The High Court has ruled on a case brought by investment fraud victims in a clarification of mortgage advisers’ duties. The judgment in Taylor & Anor v Legal and General Partnership Services Ltd  EWHC 2475 (Ch) in favour of mortgage advisers is the first High Court decision in a recent increasing trend of interest-only mortgage claims.
Mr and Mrs Taylor invested in an offshore property development scheme run by Harlequin Hotels and Resorts (“Harlequin”). They took out a 20-year interest-only mortgage of £101,000 to refinance their existing mortgage, and used £74,000 of it to invest into the scheme. They used an Appointed Representative of Legal and General Partnership Services Limited as their mortgage broker. The adviser, Mr Margetson, completed a ‘Mortgage Record of Suitability’ and a ‘Client Review’, but declined to advise on the Taylors’ investment in the scheme. He advised the Taylors to seek independent advice before placing reliance on the mortgage and using it to facilitate their investment in the Harlequin scheme. After significant investments and mortgage repayments by the Taylors, it was found that Harlequin was run by a businessman who was sentenced to 12 years imprisonment from September 2022 for defrauding investors through the Harlequin scheme.
The Taylors brought a claim against the mortgage adviser, claiming that their losses were caused by Mr Margetson’s recommendation of the interest-only mortgage. They claimed that Mr Margetson should not have recommended a mortgage without independent advice, and that they entered into the mortgage and subsequent Harlequin investments as a result of his recommendation. The Taylors’ claim alleged that they were unaware of the obligations on a mortgage adviser to advise on suitability, leading to a delay in bringing the claim and their subsequent reliance on the Limitation Act 1980.

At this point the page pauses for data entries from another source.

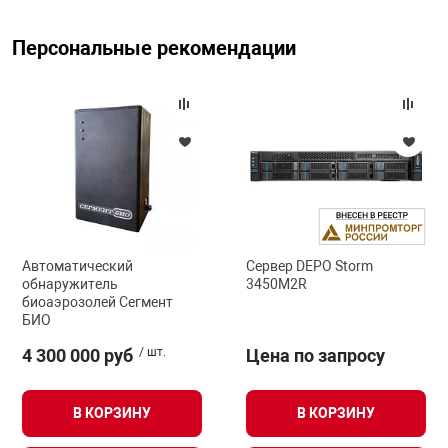
Персональные рекомендации
арная безопасность
ищенное оборудование
питания
повещения
Автоматический
Сервер DEPO Storm
обнаружитель
3450M2R
биоаэрозолей Сегмент
БИО
4 300 000 руб
/ шт.
Цена по запросу
В КОРЗИНУ
В КОРЗИНУ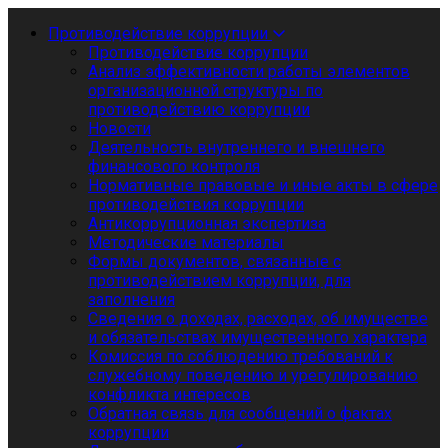
Противодействие коррупции
Противодействие коррупции
Анализ эффективности работы элементов
организационной структуры по
противодействию коррупции
Новости
Деятельность внутреннего и внешнего
финансового контроля
Нормативные правовые и иные акты в сфере
противодействия коррупции
Антикоррупционная экспертиза
Методические материалы
Формы документов, связанные с
противодействием коррупции, для
заполнения
Сведения о доходах, расходах, об имуществе
и обязательствах имущественного характера
Комиссия по соблюдению требований к
служебному поведению и урегулированию
конфликта интересов
Обратная связь для сообщений о фактах
коррупции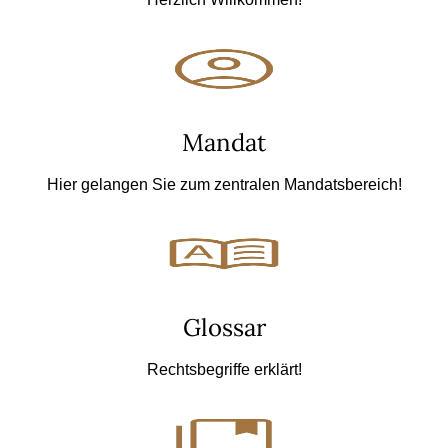
Mandat
Hier gelangen Sie zum zentralen Mandatsbereich!
Glossar
Rechtsbegriffe erklärt!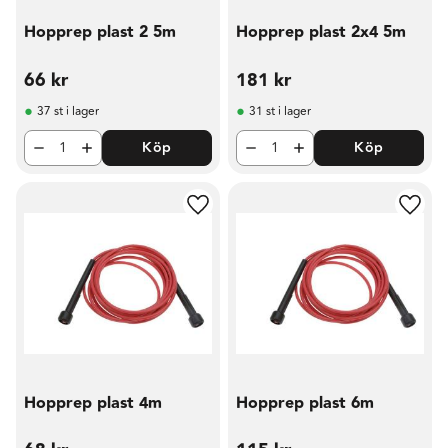
Hopprep plast 2 5m
Hopprep plast 2x4 5m
66
kr
181
kr
37 st i lager
31 st i lager
Köp
Köp
Lägg till i favoriter
Lägg t
Hopprep plast 4m
Hopprep plast 6m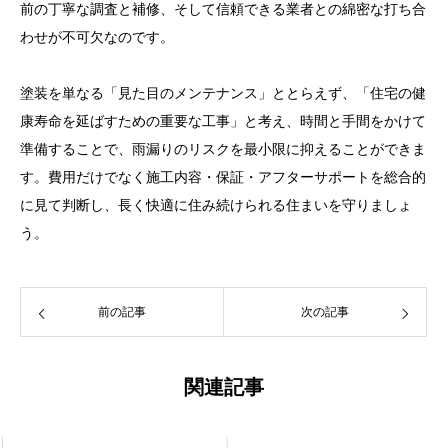
前の丁寧な調査と補修、そして信頼できる業者との綿密な打ち合
わせが不可欠なのです。
塗装を単なる「見た目のメンテナンス」ととらえず、「住宅の健
康寿命を延ばすための重要な工事」と考え、時間と手間をかけて
準備することで、雨漏りのリスクを最小限に抑えることができま
す。費用だけでなく施工内容・保証・アフターサポートを総合的
に見て判断し、長く快適に住み続けられる住まいを守りましょ
う。
前の記事
次の記事
関連記事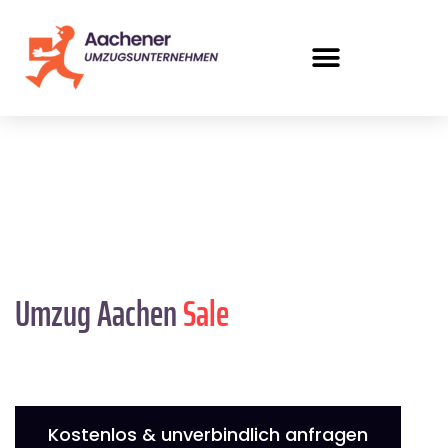
Umzug Aachen
Sale
Kostenlos & unverbindlich anfragen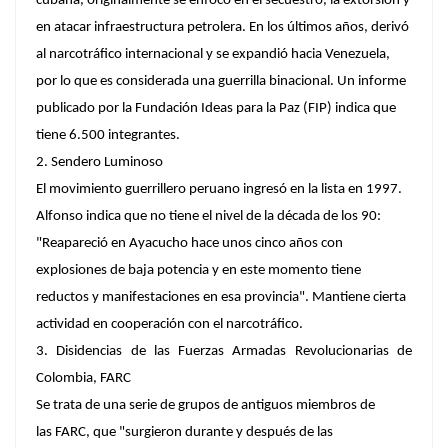
cubana, originalmente se enfocó en el secuestro, la extorsión y
en atacar infraestructura petrolera. En los últimos años, derivó
al narcotráfico internacional y se expandió hacia Venezuela,
por lo que es considerada una guerrilla binacional. Un informe
publicado por la Fundación Ideas para la Paz (FIP) indica que
tiene 6.500 integrantes.
2. Sendero Luminoso
El movimiento guerrillero peruano ingresó en la lista en 1997.
Alfonso indica que no tiene el nivel de la década de los 90:
"Reapareció en Ayacucho hace unos cinco años con
explosiones de baja potencia y en este momento tiene
reductos y manifestaciones en esa provincia". Mantiene cierta
actividad en cooperación con el narcotráfico.
3. Disidencias de las Fuerzas Armadas Revolucionarias de
Colombia, FARC
Se trata de una serie de grupos de antiguos miembros de
las FARC, que "surgieron durante y después de las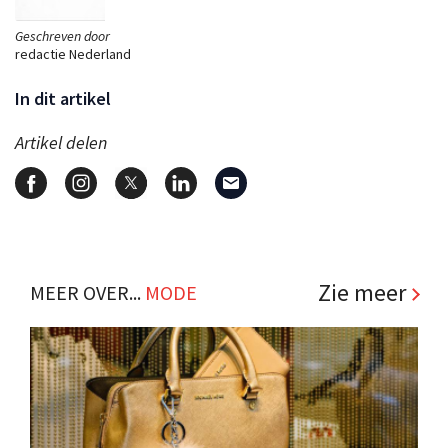
Geschreven door
redactie Nederland
In dit artikel
Artikel delen
Zie meer
MEER OVER...
MODE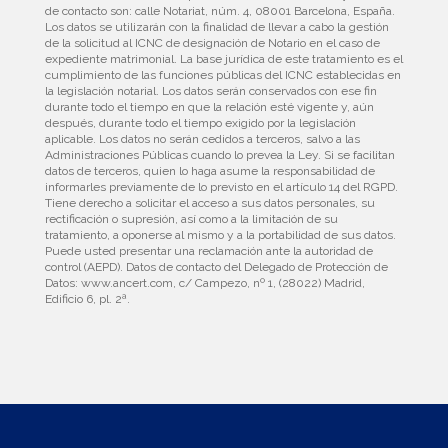
de contacto son: calle Notariat, núm. 4, 08001 Barcelona, España.
Los datos se utilizarán con la finalidad de llevar a cabo la gestión
de la solicitud al ICNC de designación de Notario en el caso de
expediente matrimonial. La base jurídica de este tratamiento es el
cumplimiento de las funciones públicas del ICNC establecidas en
la legislación notarial. Los datos serán conservados con ese fin
durante todo el tiempo en que la relación esté vigente y, aún
después, durante todo el tiempo exigido por la legislación
aplicable. Los datos no serán cedidos a terceros, salvo a las
Administraciones Públicas cuando lo prevea la Ley. Si se facilitan
datos de terceros, quien lo haga asume la responsabilidad de
informarles previamente de lo previsto en el artículo 14 del RGPD.
Tiene derecho a solicitar el acceso a sus datos personales, su
rectificación o supresión, así como a la limitación de su
tratamiento, a oponerse al mismo y a la portabilidad de sus datos.
Puede usted presentar una reclamación ante la autoridad de
control (AEPD). Datos de contacto del Delegado de Protección de
Datos: www.ancert.com, c/ Campezo, nº 1, (28022) Madrid,
Edificio 6, pl. 2ª.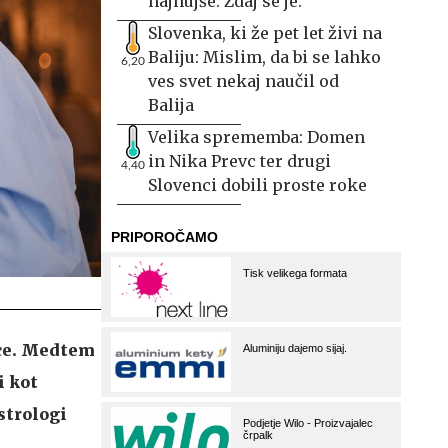
najhujše. Zdaj se je.
Slovenka, ki že pet let živi na
Baliju: Mislim, da bi se lahko
6,20
ves svet nekaj naučil od
Balija
Velika sprememba: Domen
in Nika Prevc ter drugi
4,40
Slovenci dobili proste roke
ice. Medtem
i kot
strologi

The Judge held that, while it is not disputed that mortgage advisers owe a duty of care to the borrower as informed by MCOB, it was not Mr Margetson’s duty to withdraw his recommendation until the Taylors had received independent financial advice, nor was it his duty to advise against an investment in the Harlequin scheme. The Judge found that Mr Taylor had admitted that he and Mrs Taylor were aware of the risks involved in their investments, and that there was no evidence of the Taylors’ ignorance about the obligations on a mortgage adviser. The judge went on to say that, even if the adviser had acted in breach of MCOB, the claim would in any event have been statute barred, because the Taylors were aware of the real risk of the failure of the investment prior to the relevant date.